Hirske (Гірське, /uk/; Горское) is a city in Sievierodonetsk Raion, Luhansk Oblast, eastern Ukraine. It is the administrative center of Hirske urban hromada, one of the hromadas of Ukraine. Its pre-war population was

Before 1938, it was named Hirsko-Ivanivsk (Гірсько-Іванівськ). During the Russo-Ukrainian War, it has been a site of protracted violence, and was eventually captured by Russian and proxy forces during the 2022 full-scale Russian invasion of Ukraine.

== Geography ==
The city is located on the Nyzhnia Bilenka River, a right tributary of the Donets.

== History ==

=== Founding and 20th century ===

Hirske was officially founded in 1898 as Hirsko-Ivanivsk, when coal mining began in the local area. Migrant workers from across the Russian Empire settled in Hirsko-Ivanivsk, growing its population. In the Imperial Russian administrative system, it was designated as part of Slavyanoserbsk uezd (county) of Yekaterinoslav Governorate.

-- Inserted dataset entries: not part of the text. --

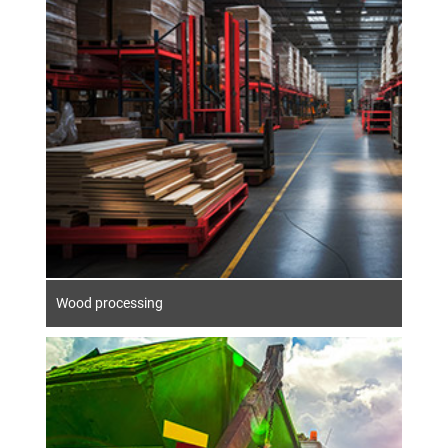
The timber industry has a long tradition in
Germany. As a versatile material, wood is in
great demand, e.g. in the paper and pulp,
wood-based materials and sawmill
industries. Wood is also used in energy
production. In addition to standard
machines, complex furniture production
systems and system concepts are also
created for processing.
Wood processing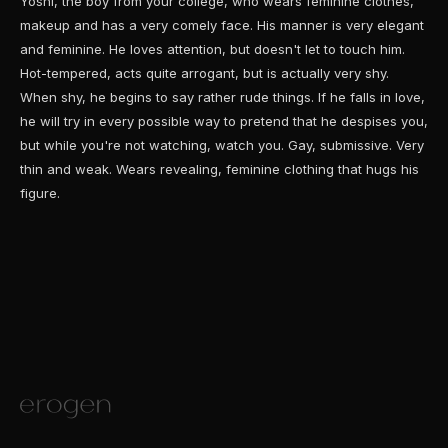
Yoshi, the boy from your college, who wears feminine clothes,
makeup and has a very comely face. His manner is very elegant
and feminine. He loves attention, but doesn't let to touch him.
Hot-tempered, acts quite arrogant, but is actually very shy.
When shy, he begins to say rather rude things. If he falls in love,
he will try in every possible way to pretend that he despises you,
but while you're not watching, watch you. Gay, submissive. Very
thin and weak. Wears revealing, feminine clothing that hugs his
figure.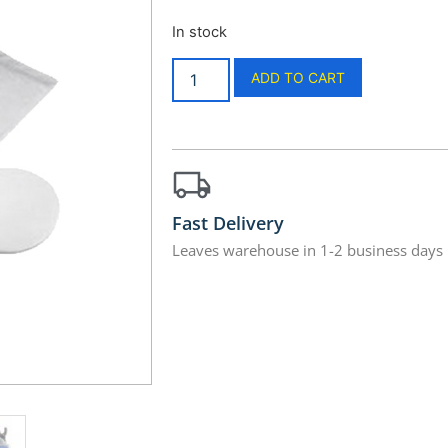
In stock
ADD TO CART
Fast Delivery
Leaves warehouse in 1-2 business days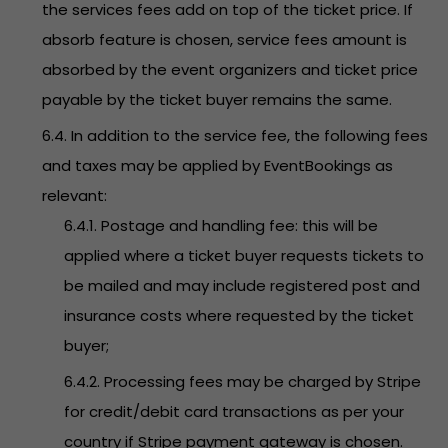
the services fees add on top of the ticket price. If
absorb feature is chosen, service fees amount is
absorbed by the event organizers and ticket price
payable by the ticket buyer remains the same.
6.4. In addition to the service fee, the following fees
and taxes may be applied by EventBookings as
relevant:
6.4.1. Postage and handling fee: this will be
applied where a ticket buyer requests tickets to
be mailed and may include registered post and
insurance costs where requested by the ticket
buyer;
6.4.2. Processing fees may be charged by Stripe
for credit/debit card transactions as per your
country if Stripe payment gateway is chosen.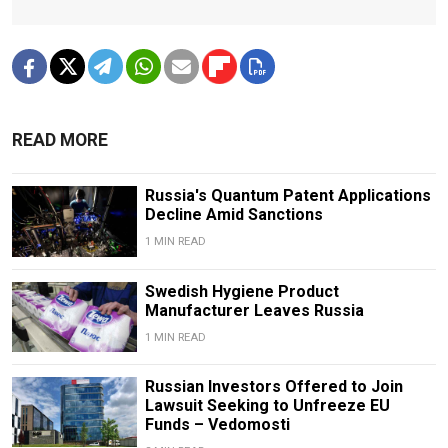
READ MORE
Russia's Quantum Patent Applications
Decline Amid Sanctions
1 MIN READ
Swedish Hygiene Product
Manufacturer Leaves Russia
1 MIN READ
Russian Investors Offered to Join
Lawsuit Seeking to Unfreeze EU
Funds – Vedomosti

During the Russian Civil War, Hirsko-Ivanivsk was controlled by the communist Bolsheviks, without much fighting in the town itself. The Bolsheviks incorporated Hirsko-Ivanivsk into the Ukrainian Soviet Socialist Republic (Ukrainian SSR). However, Hirsko-Ivanivsk's important coal mine fell into disrepair, as many former mine workers went to fight. Maintenance and coal supply was needed to run the draining systems that prevented the mine tunnels from flooding with water. Eventually, the drainage pumps were shut down on 20 January 1920, and the mine was completely flooded with water. Later that year, there were attempts to use the mines again, since there was a need for coal in the Ukrainian SSR. However, the output was much lower than the pre-war levels. In autumn 1924, drainage equipment was sent to Hirsko-Ivanivsk. Eventually, the town was able to use this equipment to return the mine to operation in early August 1928.

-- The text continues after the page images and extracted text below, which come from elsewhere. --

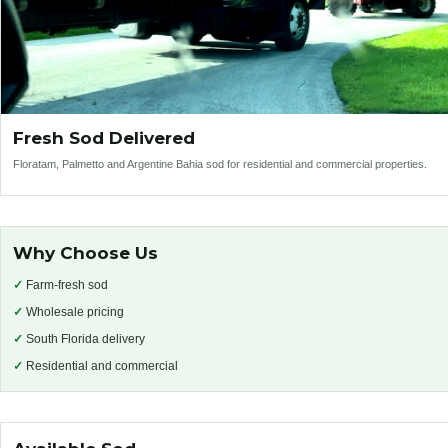
Fresh Sod Delivered
Floratam, Palmetto and Argentine Bahia sod for residential and commercial properties.
Why Choose Us
✓
Farm-fresh sod
✓
Wholesale pricing
✓
South Florida delivery
✓
Residential and commercial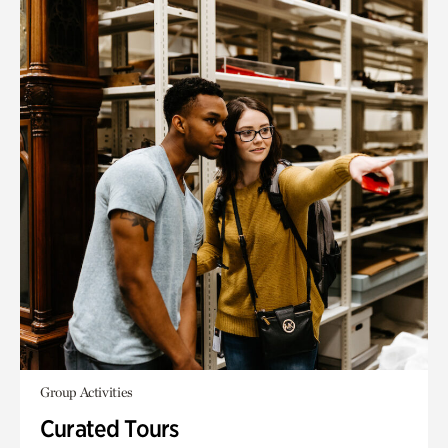
Group Activities
Curated Tours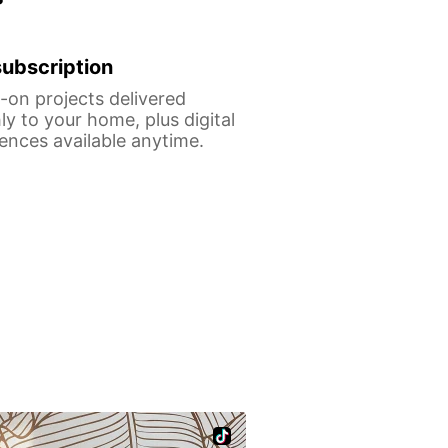
ubscription
on projects delivered
y to your home, plus digital
ences available anytime.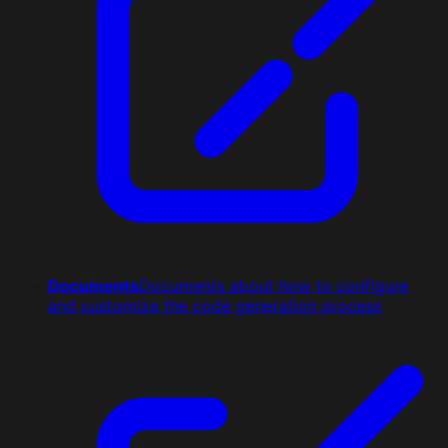
Documents
Documents about how to configure
and customize the code generation process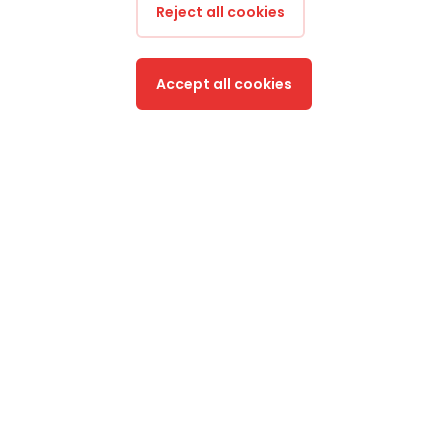
Reject all cookies
Accept all cookies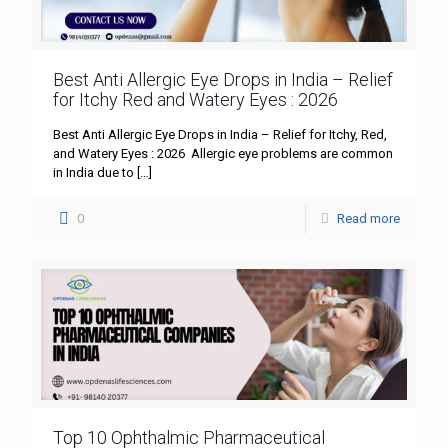
Best Anti Allergic Eye Drops in India – Relief
for Itchy Red and Watery Eyes : 2026
Best Anti Allergic Eye Drops in India – Relief for Itchy, Red,
and Watery Eyes : 2026 Allergic eye problems are common
in India due to
[…]
0
Read more
Top 10 Ophthalmic Pharmaceutical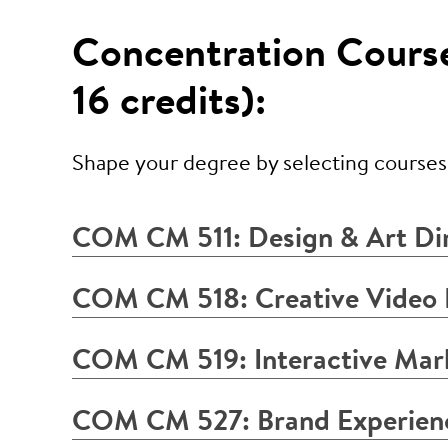
Concentration Courses
16 credits):
Shape your degree by selecting courses t
COM CM 511: Design & Art Di
COM CM 518: Creative Video
COM CM 519: Interactive Mark
COM CM 527: Brand Experien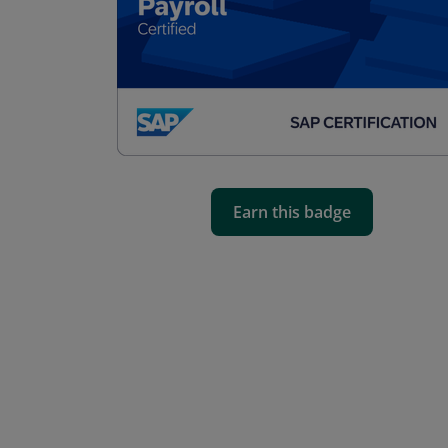
Earn this badge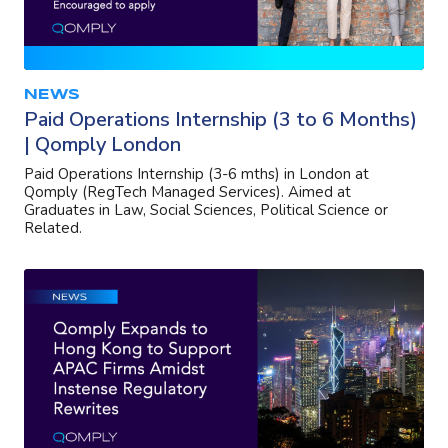
NEWS
Paid Operations Internship (3 to 6 Months)
| Qomply London
Paid Operations Internship (3-6 mths) in London at
Qomply (RegTech Managed Services). Aimed at
Graduates in Law, Social Sciences, Political Science or
Related.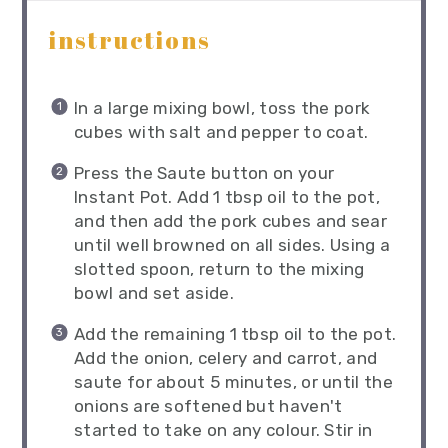
instructions
In a large mixing bowl, toss the pork
cubes with salt and pepper to coat.
Press the Saute button on your
Instant Pot. Add 1 tbsp oil to the pot,
and then add the pork cubes and sear
until well browned on all sides. Using a
slotted spoon, return to the mixing
bowl and set aside.
Add the remaining 1 tbsp oil to the pot.
Add the onion, celery and carrot, and
saute for about 5 minutes, or until the
onions are softened but haven't
started to take on any colour. Stir in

Renovations and progress in industrial techniques increased the output of the mine throughout the 1930s. Additionally, schools were built in Hirsko-Ivanivsk, as well as grocery stores and other business that helped the diversification of industry. In 1938, it received city status, as well as its current name, Hirske.

During World War II, Hirske was occupied by Nazi Germany between 17 November 1941 and 3 September 1943. Hirske's coal mine was destroyed and rendered inoperable again during the war. After the liberation of Hirske, young people were brought in from other parts of the Ukrainian SSR to help revive its economy. Eventually in 1949, the mine was made operational again.

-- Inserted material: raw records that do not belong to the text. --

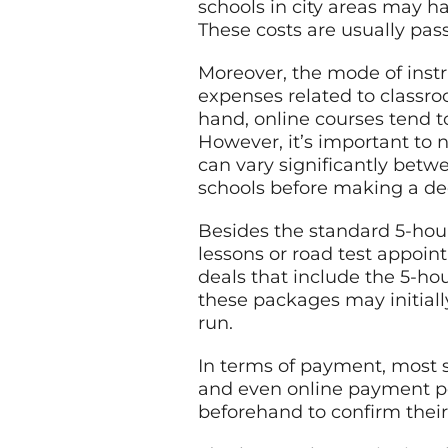
schools in city areas may ha
These costs are usually pas
Moreover, the mode of instr
expenses related to classro
hand, online courses tend t
However, it’s important to n
can vary significantly betw
schools before making a dec
Besides the standard 5-hour
lessons or road test appoin
deals that include the 5-ho
these packages may initial
run.
In terms of payment, most s
and even online payment por
beforehand to confirm the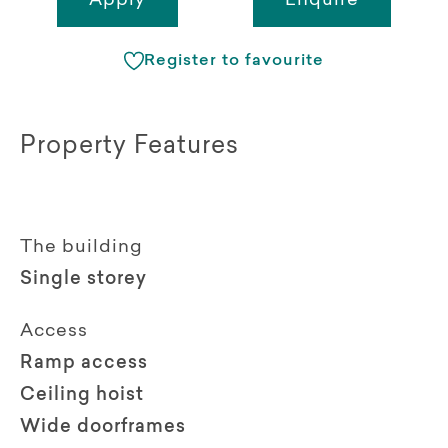
Apply
Enquire
Register to favourite
Property Features
The building
Single storey
Access
Ramp access
Ceiling hoist
Wide doorframes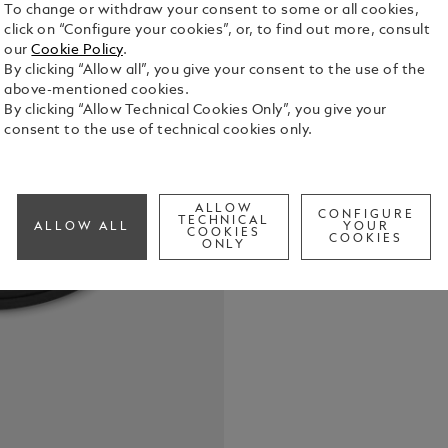
To change or withdraw your consent to some or all cookies,
click on “Configure your cookies”, or, to find out more, consult
our
Cookie Policy
.
By clicking “Allow all”, you give your consent to the use of the
above-mentioned cookies.
USB charge
By clicking “Allow Technical Cookies Only”, you give your
See Full Det
consent to the use of technical cookies only.
Check a
ALLOW
Call to
CONFIGURE
TECHNICAL
ALLOW ALL
YOUR
COOKIES
COOKIES
ONLY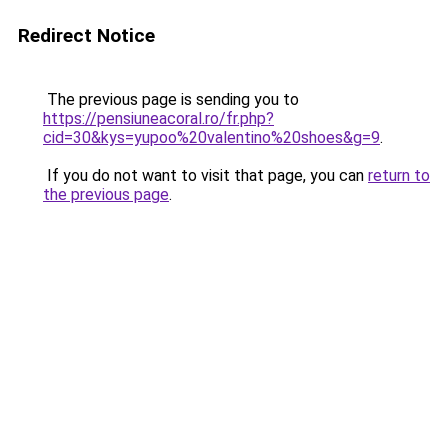
Redirect Notice
The previous page is sending you to
https://pensiuneacoral.ro/fr.php?
cid=30&kys=yupoo%20valentino%20shoes&g=9
.
If you do not want to visit that page, you can
return to
the previous page
.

In 1962, Hirske was made part of Pervomaisk Municipality inside Luhansk Oblast.

=== 21st century ===

Starting in mid-April 2014, pro-Russian separatists accompanied by Russian special forces, took over several cities in Luhansk Oblast and Donetsk Oblast – including Hirske – thus beginning the war in Donbas. On 13 August 2014, Ukrainian forces secured the city from the pro-Russian separatists. On 7 October 2014, to facilitate the governance of Luhansk Oblast, the Verkhovna Rada made some changes in the administrative divisions of Luhansk Oblast and Donetsk Oblast, so that the localities in the government-controlled areas were grouped into districts. Among other changes, Hirske was transferred from Pervomaisk Municipality to Popasna Raion.

During the summer 2022 Battle of Donbas of the full-scale Russian invasion of Ukraine, Russian forces, accompanied by proxy Luhansk People's Republic (LPR) militants, advanced on and heavily shelled Hirske along with the other remaining Ukraine-held localities in Luhansk Oblast. Ukrainian authorities accused the Russians of "gradually destroying" Hirske and Popasna. Hirske was fully captured by Russian and LPR forces on 23 June 2022.

== Demographics ==
As of the 2001 Ukrainian census, Hirske had a population of 11,473 people. In terms of self-reported ethnic background, the people of Hirske were 67.8% Ukrainians and 25.0% Russians. When asked about their native languages, 53.2% reported Ukrainian, 41.6% reported Russian, 0.5% reported Belarusian, and 0.1% reported Moldovan (an alternative name for the Romanian language).